Task to carry out | Scan the records and identify every line in which the string "funções" occurs, then return those lines.
------------------------------------
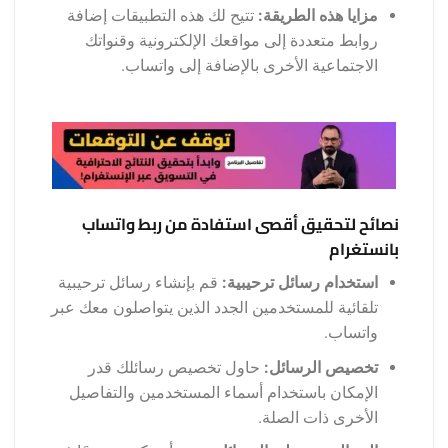
مزايا هذه الطريقة:
تتيح لك هذه التطبيقات إضافة
روابط متعددة إلى مواقعك الإلكترونية وقنواتك
الاجتماعية الأخرى بالإضافة إلى واتساب.
نصائح لتحقيق أقصى استفادة من ربط واتساب
بانستغرام
استخدام رسائل ترحيبية:
قم بإنشاء رسائل ترحيبية
تلقائية للمستخدمين الجدد الذين يتواصلون معك عبر
واتساب.
تخصيص الرسائل:
حاول تخصيص رسائلك قدر
الإمكان باستخدام أسماء المستخدمين والتفاصيل
الأخرى ذات الصلة.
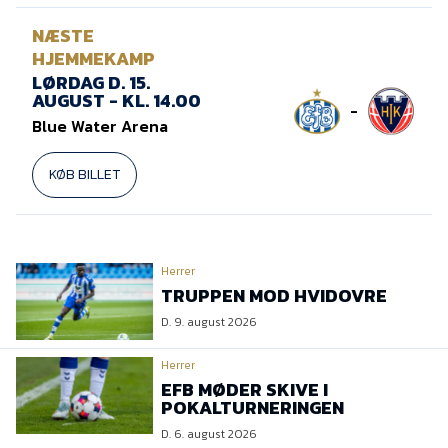
NÆSTE
HJEMMEKAMP
LØRDAG D. 15.
AUGUST - KL. 14.00
-
Blue Water Arena
KØB BILLET
Herrer
TRUPPEN MOD HVIDOVRE
D. 9. august 2026
Herrer
EFB MØDER SKIVE I
POKALTURNERINGEN
D. 6. august 2026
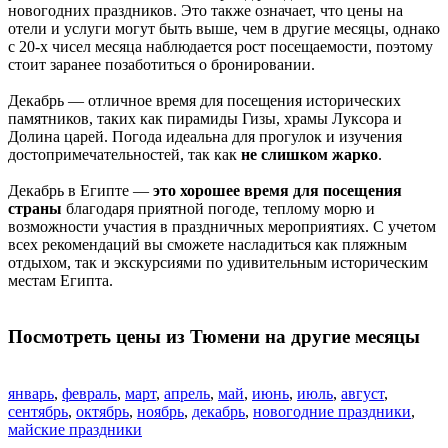
новогодних праздников. Это также означает, что цены на
отели и услуги могут быть выше, чем в другие месяцы, однако
с 20-х чисел месяца наблюдается рост посещаемости, поэтому
стоит заранее позаботиться о бронировании.
Декабрь — отличное время для посещения исторических
памятников, таких как пирамиды Гизы, храмы Луксора и
Долина царей. Погода идеальна для прогулок и изучения
достопримечательностей, так как
не слишком жарко
.
Декабрь в Египте —
это хорошее время для посещения
страны
благодаря приятной погоде, теплому морю и
возможности участия в праздничных мероприятиях. С учетом
всех рекомендаций вы сможете насладиться как пляжным
отдыхом, так и экскурсиями по удивительным историческим
местам Египта.
Посмотреть цены из Тюмени на другие месяцы
январь
,
февраль
,
март
,
апрель
,
май
,
июнь
,
июль
,
август
,
сентябрь
,
октябрь
,
ноябрь
,
декабрь
,
новогодние праздники
,
майские праздники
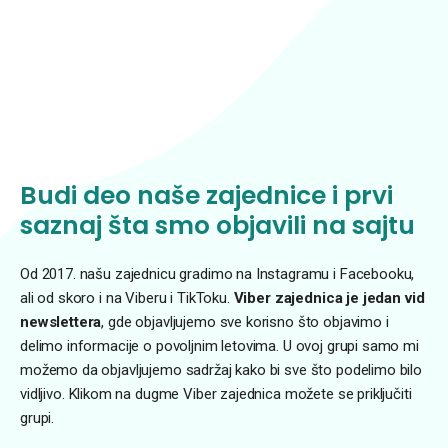
Budi deo naše zajednice i prvi
saznaj šta smo objavili na sajtu
Od 2017. našu zajednicu gradimo na Instagramu i Facebooku,
ali od skoro i na Viberu i TikToku.
Viber zajednica je jedan vid
newslettera
, gde objavljujemo sve korisno što objavimo i
delimo informacije o povoljnim letovima. U ovoj grupi samo mi
možemo da objavljujemo sadržaj kako bi sve što podelimo bilo
vidljivo. Klikom na dugme Viber zajednica možete se priključiti
grupi.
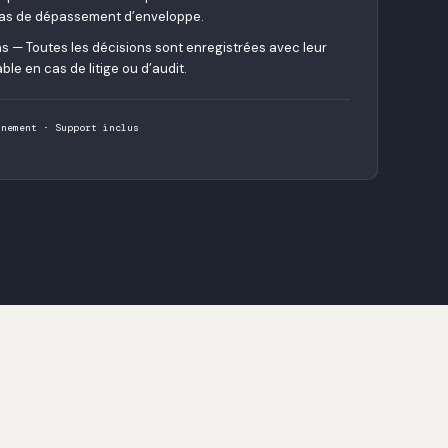
 cas de dépassement d’enveloppe.
ns — Toutes les décisions sont enregistrées avec leur
able en cas de litige ou d’audit.
nnement · Support inclus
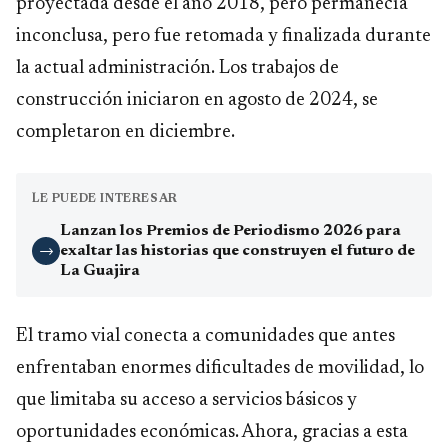
proyectada desde el año 2018, pero permanecía
inconclusa, pero fue retomada y finalizada durante
la actual administración. Los trabajos de
construcción iniciaron en agosto de 2024, se
completaron en diciembre.
LE PUEDE INTERESAR
Lanzan los Premios de Periodismo 2026 para
exaltar las historias que construyen el futuro de
→
La Guajira
El tramo vial conecta a comunidades que antes
enfrentaban enormes dificultades de movilidad, lo
que limitaba su acceso a servicios básicos y
oportunidades económicas. Ahora, gracias a esta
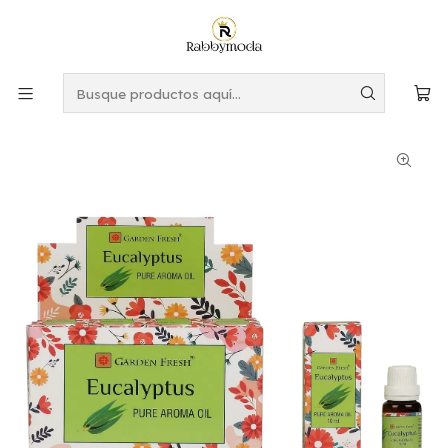
Este es el texto del slide
Leer más
Inicio
PERFUMES Y AROMAS
ACEITE DE FRAGANCIA
Aceite Aromático Garden Fresh- EUCALIPTUS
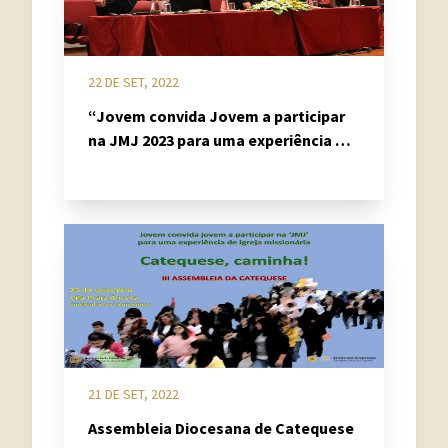
22 DE SET, 2022
“Jovem convida Jovem a participar
na JMJ 2023 para uma experiência de
Igreja Missionária” dá mote ao novo
Ano Pastoral da Diocese
21 DE SET, 2022
Assembleia Diocesana de Catequese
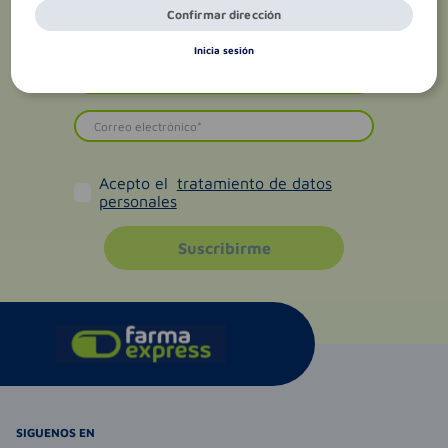
Confirmar dirección
Inicia sesión
Acepto el
tratamiento de datos
personales
Suscribirme
SIGUENOS EN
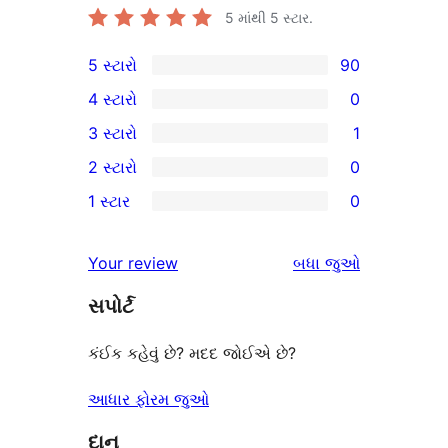
5 માંથી
5
સ્ટાર.
5 સ્ટારો
90
90
4 સ્ટારો
0
5-
0
3 સ્ટારો
1
સ્ટાર
4-
1
2 સ્ટારો
0
સમીક્ષાઓ
સ્ટાર
3-
0
1 સ્ટાર
0
સમીક્ષાઓ
સ્ટાર
2-
0
સમીક્ષા
સ્ટાર
1-
સમીક્ષાઓ
Your review
બધા
જુઓ
સમીક્ષાઓ
સ્ટાર
સપોર્ટ
સમીક્ષાઓ
કંઈક કહેવું છે? મદદ જોઈએ છે?
આધાર ફોરમ જુઓ
દાન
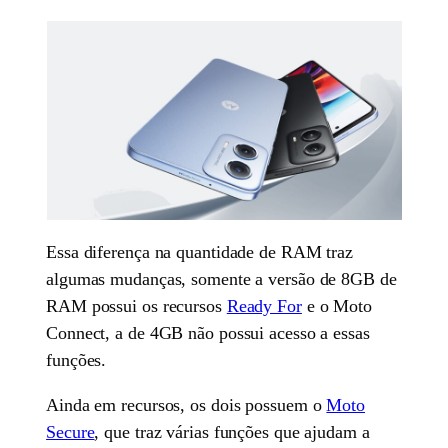
Essa diferença na quantidade de RAM traz
algumas mudanças, somente a versão de 8GB de
RAM possui os recursos
Ready For
e o Moto
Connect, a de 4GB não possui acesso a essas
funções.
Ainda em recursos, os dois possuem o
Moto
Secure
, que traz várias funções que ajudam a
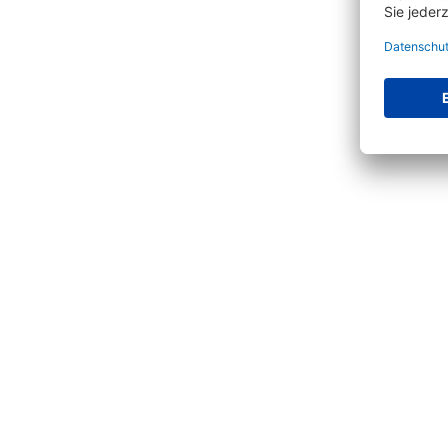
Produktgalerie überspringen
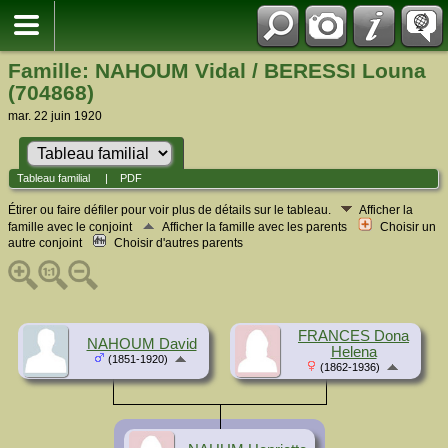
Famille: NAHOUM Vidal / BERESSI Louna
(704868)
mar. 22 juin 1920
Tableau familial
|
PDF
Étirer ou faire défiler pour voir plus de détails sur le tableau.
Afficher la
famille avec le conjoint
Afficher la famille avec les parents
Choisir un
autre conjoint
Choisir d'autres parents
FRANCES Dona
NAHOUM David
Helena
(1851-1920)
(1862-1936)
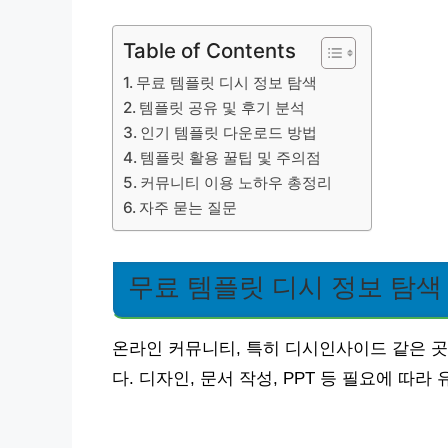
Table of Contents
무료 템플릿 디시 정보 탐색
템플릿 공유 및 후기 분석
인기 템플릿 다운로드 방법
템플릿 활용 꿀팁 및 주의점
커뮤니티 이용 노하우 총정리
자주 묻는 질문
무료 템플릿 디시 정보 탐색
온라인 커뮤니티, 특히 디시인사이드 같은 
다. 디자인, 문서 작성, PPT 등 필요에 따라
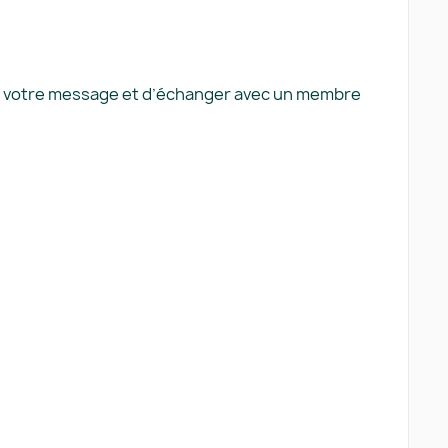
ire votre message et d’échanger avec un membre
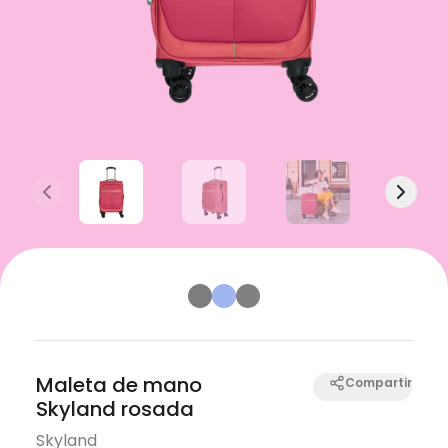
Previous slide
Next s
Maleta de mano
Compartir
Skyland rosada
Skyland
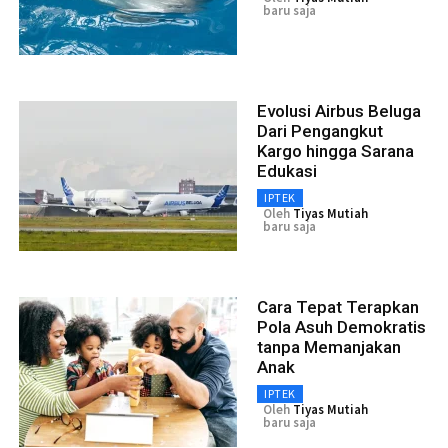
baru saja
Evolusi Airbus Beluga
Dari Pengangkut
Kargo hingga Sarana
Edukasi
IPTEK
Oleh
Tiyas Mutiah
baru saja
Cara Tepat Terapkan
Pola Asuh Demokratis
tanpa Memanjakan
Anak
IPTEK
Oleh
Tiyas Mutiah
baru saja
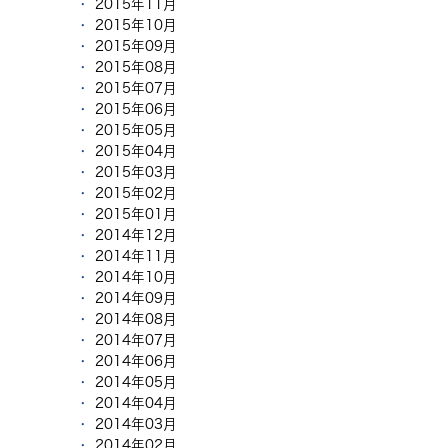
2015年11月
2015年10月
2015年09月
2015年08月
2015年07月
2015年06月
2015年05月
2015年04月
2015年03月
2015年02月
2015年01月
2014年12月
2014年11月
2014年10月
2014年09月
2014年08月
2014年07月
2014年06月
2014年05月
2014年04月
2014年03月
2014年02月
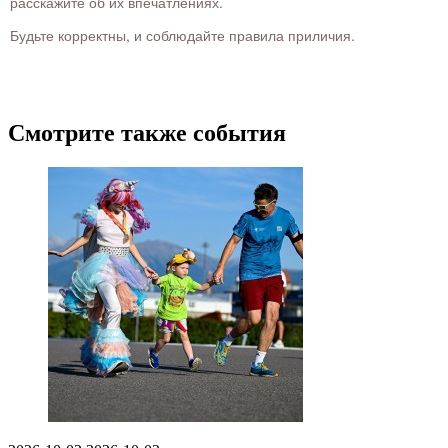
расскажите об их впечатлениях.
Будьте корректны, и соблюдайте правила приличия.
Смотрите также события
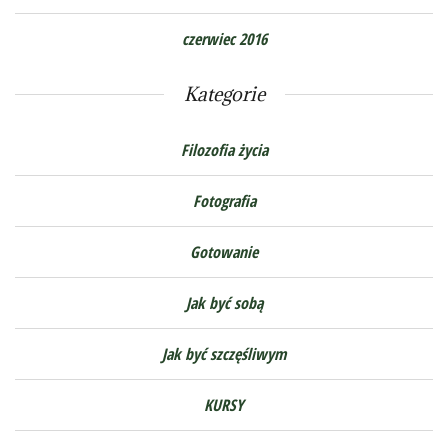
czerwiec 2016
Kategorie
Filozofia życia
Fotografia
Gotowanie
Jak być sobą
Jak być szczęśliwym
KURSY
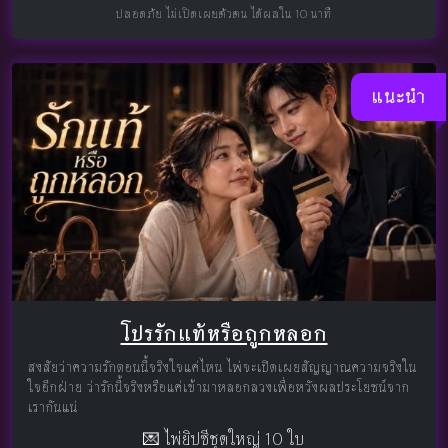
ปลอดภัย ไม่เปิดเผยตัวตน ได้ผลใน 10 นาที
แนะนำ
โปรรักแท้หรือถูกหลอก
สงสัยว่าความรักตอนนี้จริงใจแค่ไหน ไพ่จะเปิดเผยสัญญาณความจริงใน
ใจอีกฝ่าย ว่ารักนี้จริงหรือแค่เข้ามาหลอกลวงเพื่อหวังผลประโยชน์จาก
เรากันแน่
💌 ไพ่ยิปซีชุดใหญ่ 10 ใบ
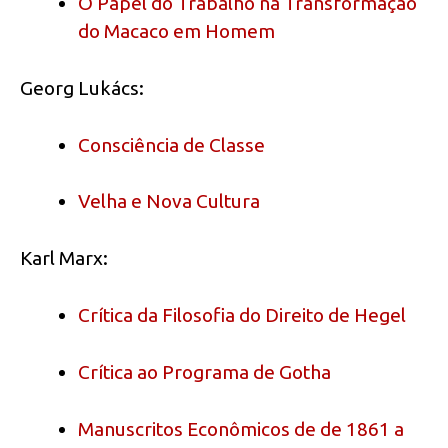
O Papel do Trabalho na Transformação
do Macaco em Homem
Georg Lukács:
Consciência de Classe
Velha e Nova Cultura
Karl Marx:
Crítica da Filosofia do Direito de Hegel
Crítica ao Programa de Gotha
Manuscritos Econômicos de de 1861 a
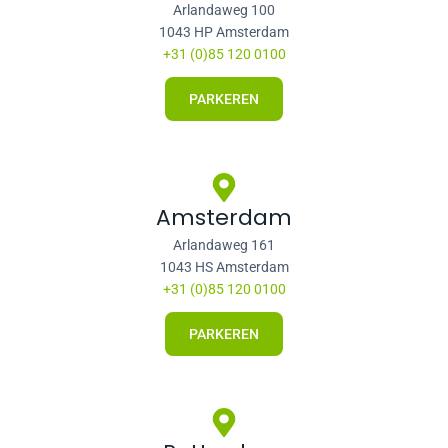
Arlandaweg 100
1043 HP Amsterdam
+31 (0)85 120 0100
PARKEREN
Amsterdam
Arlandaweg 161
1043 HS Amsterdam
+31 (0)85 120 0100
PARKEREN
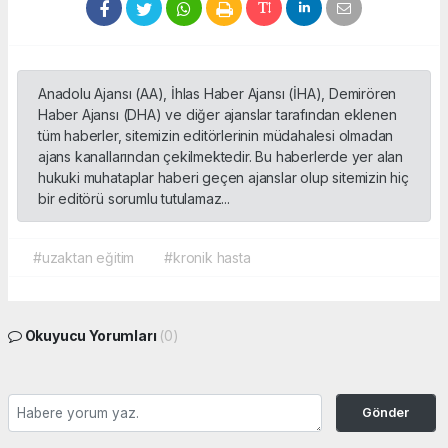
Anadolu Ajansı (AA), İhlas Haber Ajansı (İHA), Demirören
Haber Ajansı (DHA) ve diğer ajanslar tarafından eklenen
tüm haberler, sitemizin editörlerinin müdahalesi olmadan
ajans kanallarından çekilmektedir. Bu haberlerde yer alan
hukuki muhataplar haberi geçen ajanslar olup sitemizin hiç
bir editörü sorumlu tutulamaz...
#uzaktan eğitim
#kronik hasta
Okuyucu Yorumları
(0)
Gönder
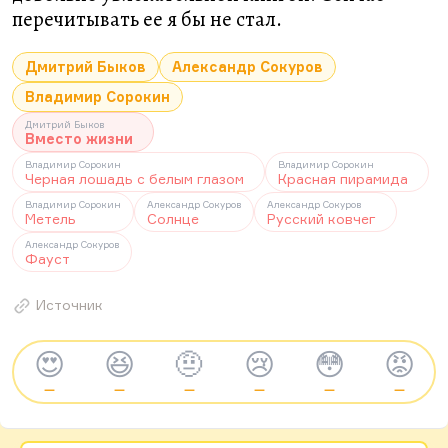
перечитывать ее я бы не стал.
Дмитрий Быков
Александр Сокуров
Владимир Сорокин
Дмитрий Быков
Вместо жизни
Владимир Сорокин
Владимир Сорокин
Черная лошадь с белым глазом
Красная пирамида
Владимир Сорокин
Александр Сокуров
Александр Сокуров
Метель
Солнце
Русский ковчег
Александр Сокуров
Фауст
Источник
😍
😆
🤨
😢
😳
😡
—
—
—
—
—
—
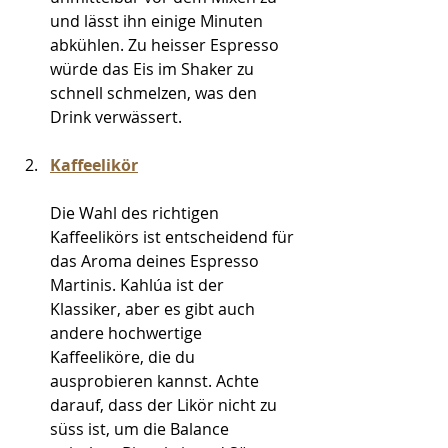
und lässt ihn einige Minuten 
abkühlen. Zu heisser Espresso 
würde das Eis im Shaker zu 
schnell schmelzen, was den 
Drink verwässert.
Kaffeelikör
Die Wahl des richtigen 
Kaffeelikörs ist entscheidend für 
das Aroma deines Espresso 
Martinis. Kahlúa ist der 
Klassiker, aber es gibt auch 
andere hochwertige 
Kaffeeliköre, die du 
ausprobieren kannst. Achte 
darauf, dass der Likör nicht zu 
süss ist, um die Balance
------------------------------------
Written response |
funções.
, que traz várias funções que ajudam a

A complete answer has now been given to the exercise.